I convinced myself that the production wheel offered more control over production compared to sliders. Today I realized I was wrong. The wheel has two advantages: allows more precision (more than 101 settings per axis) and allows me to quickly set a rough estimate of how I want my production allocated in one click.
Aside from these, the sliders are at worst equivalent. They have built-in isolines! That makes them more convenient (though again less precise) for micromanaging. Click the lock button to retain the desired value. Or if you want to retain a ratio, increase or decrease the slider not part of the ratio.
Seems to me the interface should have both the production wheel with isoline locks and sliders with locks. Oh and I don't like having to click the "Govern" button every time either. As a person who micromanages to some degree, the Governor screen is far more convenient as a default planet window than the planet map. Guess that makes me a Galactic Number Cruncher.

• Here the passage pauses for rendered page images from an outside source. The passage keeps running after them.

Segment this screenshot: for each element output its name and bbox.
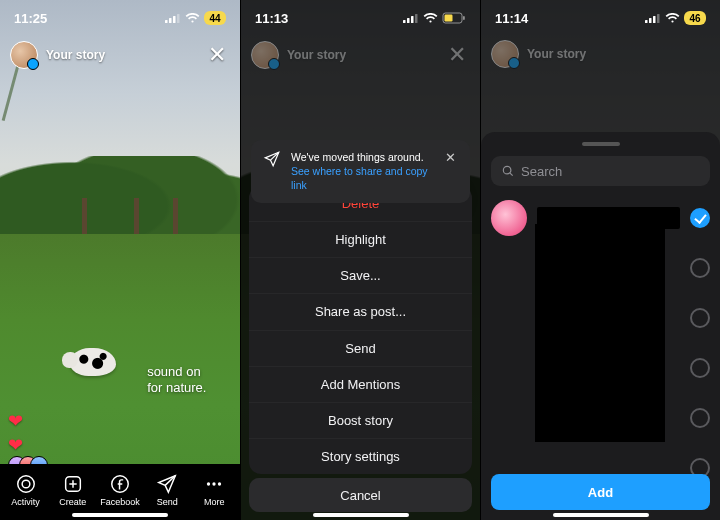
heart-icon: ❤ bbox=[8, 434, 23, 456]
your-avatar bbox=[251, 41, 279, 69]
svg-point-22 bbox=[503, 166, 511, 174]
svg-rect-16 bbox=[445, 15, 453, 22]
share-hint-banner: We've moved things around. See where to … bbox=[251, 140, 470, 203]
search-placeholder: Search bbox=[521, 164, 562, 179]
activity-button[interactable]: Activity bbox=[6, 473, 46, 507]
close-icon[interactable]: ✕ bbox=[444, 40, 470, 70]
status-time: 11:25 bbox=[14, 11, 47, 26]
phone-story-menu: 11:13 Your story ✕ We've moved things ar… bbox=[240, 0, 480, 520]
svg-rect-2 bbox=[173, 16, 176, 23]
close-icon[interactable]: ✕ bbox=[204, 40, 230, 70]
cellular-icon bbox=[165, 13, 181, 23]
wifi-icon bbox=[423, 13, 438, 24]
battery-indicator: 44 bbox=[204, 11, 226, 25]
hint-text: We've moved things around. See where to … bbox=[291, 150, 433, 193]
home-indicator[interactable] bbox=[553, 513, 649, 517]
add-button[interactable]: Add bbox=[491, 474, 710, 510]
menu-add-mentions[interactable]: Add Mentions bbox=[249, 366, 472, 402]
svg-rect-18 bbox=[645, 20, 648, 23]
svg-rect-11 bbox=[403, 20, 406, 23]
wifi-icon bbox=[665, 13, 680, 24]
menu-story-settings[interactable]: Story settings bbox=[249, 438, 472, 474]
more-button[interactable]: More bbox=[194, 473, 234, 507]
ios-status-bar: 11:25 44 bbox=[0, 0, 240, 36]
story-title: Your story bbox=[527, 47, 586, 61]
svg-point-9 bbox=[213, 482, 216, 485]
home-indicator[interactable] bbox=[72, 513, 168, 517]
svg-rect-21 bbox=[657, 14, 660, 23]
ios-status-bar: 11:14 46 bbox=[481, 0, 720, 36]
story-title: Your story bbox=[46, 48, 105, 62]
svg-rect-20 bbox=[653, 16, 656, 23]
svg-rect-12 bbox=[407, 18, 410, 23]
toolbar-label: Facebook bbox=[100, 497, 140, 507]
highlight-thumbnail bbox=[491, 200, 527, 236]
story-header: Your story ✕ bbox=[0, 40, 240, 70]
selection-radio[interactable] bbox=[690, 408, 710, 428]
cancel-button[interactable]: Cancel bbox=[249, 478, 472, 512]
svg-rect-3 bbox=[177, 14, 180, 23]
story-header: Your story ✕ bbox=[241, 40, 480, 70]
svg-rect-0 bbox=[165, 20, 168, 23]
story-toolbar: Activity Create Facebook Send More bbox=[0, 464, 240, 520]
hint-link[interactable]: See where to share and copy link bbox=[291, 164, 433, 192]
selection-radio[interactable] bbox=[690, 258, 710, 278]
send-icon bbox=[263, 150, 281, 172]
toolbar-label: More bbox=[204, 497, 225, 507]
svg-rect-17 bbox=[463, 16, 465, 20]
toolbar-label: Send bbox=[157, 497, 178, 507]
cellular-icon bbox=[403, 13, 419, 23]
menu-share-as-post[interactable]: Share as post... bbox=[249, 293, 472, 329]
hint-close-icon[interactable]: ✕ bbox=[443, 150, 458, 165]
reaction-hearts: ❤ ❤ bbox=[8, 410, 23, 456]
action-sheet: Delete Highlight Save... Share as post..… bbox=[249, 186, 472, 474]
svg-rect-19 bbox=[649, 18, 652, 23]
your-avatar bbox=[491, 40, 519, 68]
search-icon bbox=[501, 164, 515, 178]
create-button[interactable]: Create bbox=[53, 473, 93, 507]
menu-send[interactable]: Send bbox=[249, 330, 472, 366]
svg-point-5 bbox=[22, 480, 30, 488]
redacted-region bbox=[535, 224, 665, 442]
wifi-icon bbox=[185, 13, 200, 24]
toolbar-label: Create bbox=[59, 497, 86, 507]
facebook-button[interactable]: Facebook bbox=[100, 473, 140, 507]
home-indicator[interactable] bbox=[313, 513, 409, 517]
battery-indicator: 46 bbox=[684, 11, 706, 25]
ios-status-bar: 11:13 bbox=[241, 0, 480, 36]
svg-point-4 bbox=[17, 476, 34, 493]
story-caption: sound on for nature. bbox=[147, 364, 206, 397]
story-header: Your story bbox=[481, 40, 720, 68]
story-title: Your story bbox=[287, 48, 346, 62]
toolbar-label: Activity bbox=[11, 497, 40, 507]
search-input[interactable]: Search bbox=[491, 156, 710, 186]
your-avatar[interactable] bbox=[10, 41, 38, 69]
svg-rect-1 bbox=[169, 18, 172, 23]
svg-rect-14 bbox=[415, 14, 418, 23]
selection-radio[interactable] bbox=[690, 358, 710, 378]
status-time: 11:13 bbox=[255, 11, 288, 26]
selection-radio[interactable] bbox=[690, 308, 710, 328]
cellular-icon bbox=[645, 13, 661, 23]
heart-icon: ❤ bbox=[8, 410, 23, 432]
battery-indicator bbox=[442, 12, 466, 24]
phone-highlight-sheet: 11:14 46 Your story Search bbox=[480, 0, 720, 520]
menu-save[interactable]: Save... bbox=[249, 257, 472, 293]
menu-highlight[interactable]: Highlight bbox=[249, 221, 472, 257]
status-time: 11:14 bbox=[495, 11, 528, 26]
story-subject-dog bbox=[70, 348, 116, 376]
story-image bbox=[0, 0, 240, 520]
menu-boost-story[interactable]: Boost story bbox=[249, 402, 472, 438]
sheet-grabber[interactable] bbox=[582, 142, 620, 146]
send-button[interactable]: Send bbox=[147, 473, 187, 507]
selection-radio-checked[interactable] bbox=[690, 208, 710, 228]
svg-point-10 bbox=[218, 482, 221, 485]
svg-point-8 bbox=[207, 482, 210, 485]
phone-story-viewer: 11:25 44 Your story ✕ sound on for natur… bbox=[0, 0, 240, 520]
svg-rect-13 bbox=[411, 16, 414, 23]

I also realized that adding per-planet production allocation is going to add to the micromanagement, no matter how great the UI is. I'd be more inclined to use the global allocations checkbox if I knew unused social manufacturing was automatically going to military production and unused manufacturing in general was going to wealth, like it was in later versions of GalCiv2. I realize Projects are supposed to fill that role, but the Social-Military slider heavily complicates this. I'd like to see extra production reallocation more automated and more easily accessible than having to click "Govern" and mess with the Social-Military slider.
I have another thread coming involving projects, so I'll leave that topic alone here.